Panel to probe CFPB discrimination charges

The House Financial Services Committee on Wednesday announced a hearing to investigate claims that a top federal watchdog is discriminating against its own workers.

The panel’s probe of the Consumer Financial Protection Bureau follows accusations that the agency is biased in favor of white employees. A story published earlier this month in American Banker concluded that the agency’s managers “show a pattern of ranking white employees distinctly better than minorities in performance reviews used to grant raises and issue bonuses.”

The story, which cited CFPB data, found that whites were twice as likely to receive the agency’s top rating last year than minority workers.

“The revelations uncovered in the American Banker story are extremely troubling,” said Rep. Patrick McHenry (R-N.C.), chairman of the Financial Services Investigations subcommittee. “Coupled with the significant number of discrimination claims filed by CFPB employees, this raises serious questions about the management of the Bureau.”

McHenry has invited a pair of CFPB officials to testify about the allegations at a hearing slated for next Wednesday.

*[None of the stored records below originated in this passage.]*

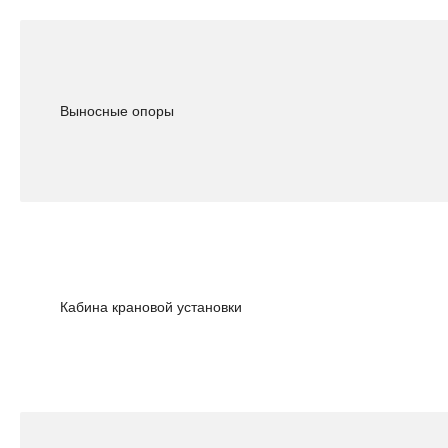
Выносные опоры
Кабина крановой установки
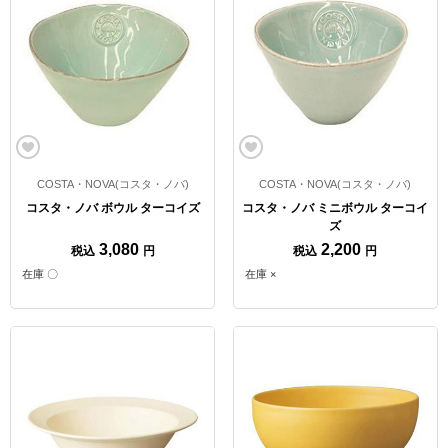
COSTA・NOVA(コスタ・ノバ)
COSTA・NOVA(コスタ・ノバ)
コスタ・ノバ ボウル ターコイズ
コスタ・ノバ ミニボウル ターコイ
ズ
3,080
2,200
税込
円
税込
円
在庫 〇
在庫 ×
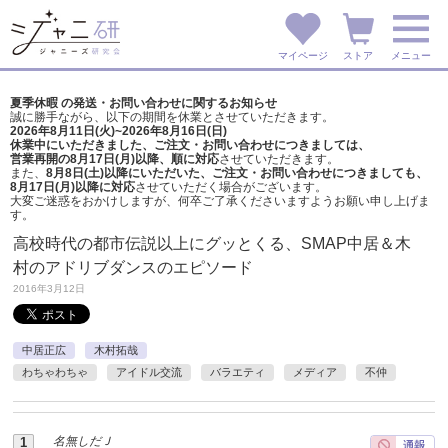
マイページ
ストア
メニュー
夏季休暇 の発送・お問い合わせに関するお知らせ
誠に勝手ながら、以下の期間を休業とさせていただきます。
2026年8月11日(火)~2026年8月16日(日)
休業中にいただきました、ご注文・お問い合わせにつきましては、
営業再開の8月17日(月)以降、順に対応
させていただきます。
また、
8月8日(土)以降にいただいた、ご注文・
お問い合わせにつきましても、
8月17日(月)以降に対応
させていただく場合がございます。
大変ご迷惑をおかけしますが、
何卒ご了承くださいますようお願い申し上げま
す。
高校時代の都市伝説以上にグッとくる、SMAP中居＆木
村のアドリブダンスのエピソード
2016年3月12日
中居正広
木村拓哉
わちゃわちゃ
アイドル交流
バラエティ
メディア
不仲
名無しだＪ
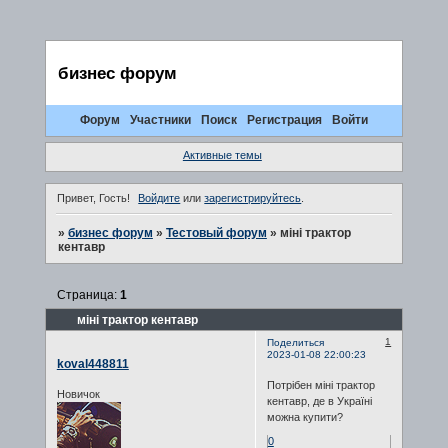
бизнес форум
Форум
Участники
Поиск
Регистрация
Войти
Активные темы
Привет, Гость!
Войдите
или
зарегистрируйтесь
.
»
бизнес форум
»
Тестовый форум
»
міні трактор
кентавр
Страница:
1
міні трактор кентавр
1
Поделиться
2023-01-08 22:00:23
koval448811
Потрібен міні трактор
Новичок
кентавр, де в Україні
можна купити?
0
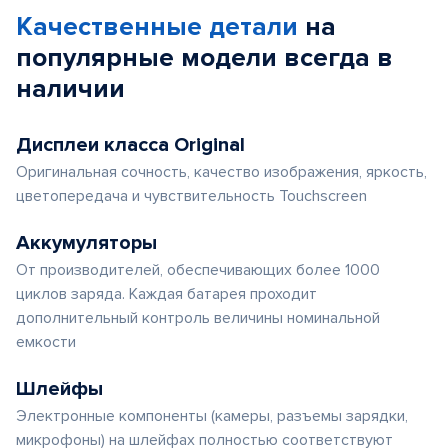
Качественные детали
на
популярные
модели
всегда в
наличии
Дисплеи класса Original
Оригинальная сочность, качество изображения, яркость,
цветопередача и чувствительность Touchscreen
Аккумуляторы
От производителей, обеспечивающих более 1000
циклов заряда. Каждая батарея проходит
дополнительный контроль величины номинальной
емкости
Шлейфы
Электронные компоненты (камеры, разъемы зарядки,
микрофоны) на шлейфах полностью соответствуют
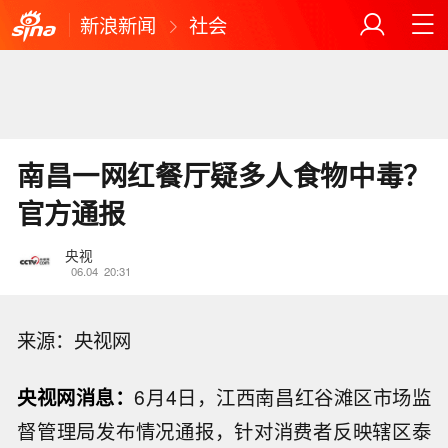
新浪新闻
社会
南昌一网红餐厅疑多人食物中毒？
官方通报
央视
06.04
20:31
来源：央视网
央视网消息：
6月4日，江西南昌红谷滩区市场监
督管理局发布情况通报，针对消费者反映辖区泰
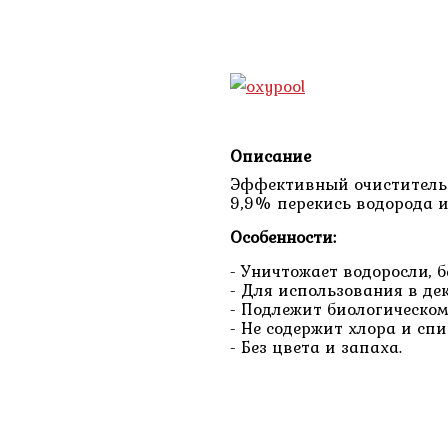
Описание
Эффективный очиститель 
9,9% перекись водорода 
Особенности:
- Уничтожает водоросли, 
- Для использования в д
- Подлежит биологическо
- Не содержит хлора и сп
- Без цвета и запаха.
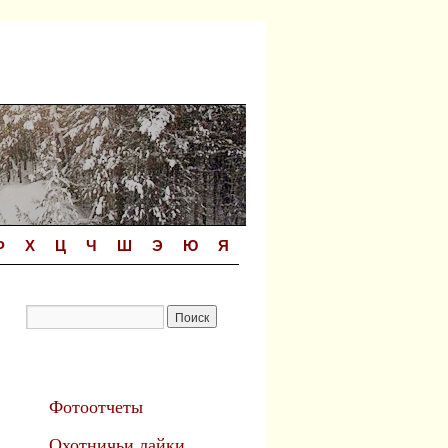
Ф
Х
Ц
Ч
Ш
Э
Ю
Я
Фотоотчеты
Охотничьи лайки.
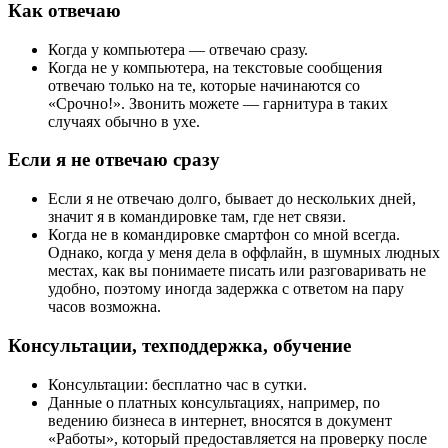
Как отвечаю
Когда у компьютера — отвечаю сразу.
Когда не у компьютера, на текстовые сообщения
отвечаю только на те, которые начинаются со
«Срочно!». Звонить можете — гарнитура в таких
случаях обычно в ухе.
Если я не отвечаю сразу
Если я не отвечаю долго, бывает до нескольких дней,
значит я в командировке там, где нет связи.
Когда не в командировке смартфон со мной всегда.
Однако, когда у меня дела в оффлайн, в шумных людных
местах, как вы понимаете писать или разговаривать не
удобно, поэтому иногда задержка с ответом на пару
часов возможна.
Консультации, техподдержка, обучение
Консультации: бесплатно час в сутки.
Данные о платных консультациях, например, по
ведению бизнеса в интернет, вносятся в документ
«Работы», который предоставляется на проверку после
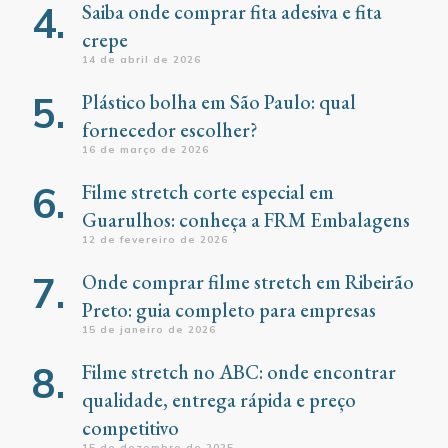
Saiba onde comprar fita adesiva e fita
crepe
14 de abril de 2026
Plástico bolha em São Paulo: qual
fornecedor escolher?
16 de março de 2026
Filme stretch corte especial em
Guarulhos: conheça a FRM Embalagens
12 de fevereiro de 2026
Onde comprar filme stretch em Ribeirão
Preto: guia completo para empresas
15 de janeiro de 2026
Filme stretch no ABC: onde encontrar
qualidade, entrega rápida e preço
competitivo
15 de dezembro de 2025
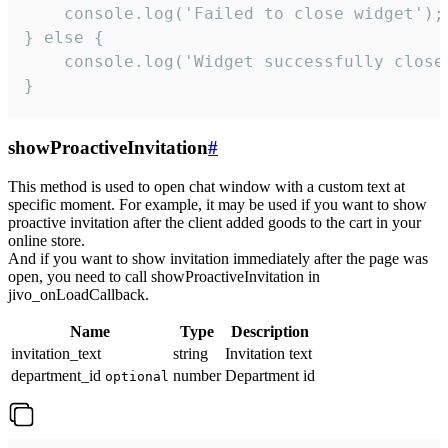
    console.log('Failed to close widget');

} else {

    console.log('Widget successfully close'
}
showProactiveInvitation
#
This method is used to open chat window with a custom text at
specific moment. For example, it may be used if you want to show
proactive invitation after the client added goods to the cart in your
online store.
And if you want to show invitation immediately after the page was
open, you need to call showProactiveInvitation in
jivo_onLoadCallback.
Name
Type
Description
invitation_text
string
Invitation text
department_id
number
Department id
optional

It was not immediately clear whether M. Stacey Bach, the agency’s assistant director of the Office of Equal Opportunity Employment, or Liza Strong, director of Employee Relations, had agreed to appear.

The CFPB, created by the Dodd-Frank Wall Street reform law in response to the 2008 financial crisis, has been the subject of fierce criticism from Republicans in general and Financial Service Committee Chairman Jeb Hensarling in particular.

Hensarling (R-Texas) and other Republicans have dubbed the agency as one of the government’s most powerful — and least accountable — federal agencies because of the way it is structured and funded.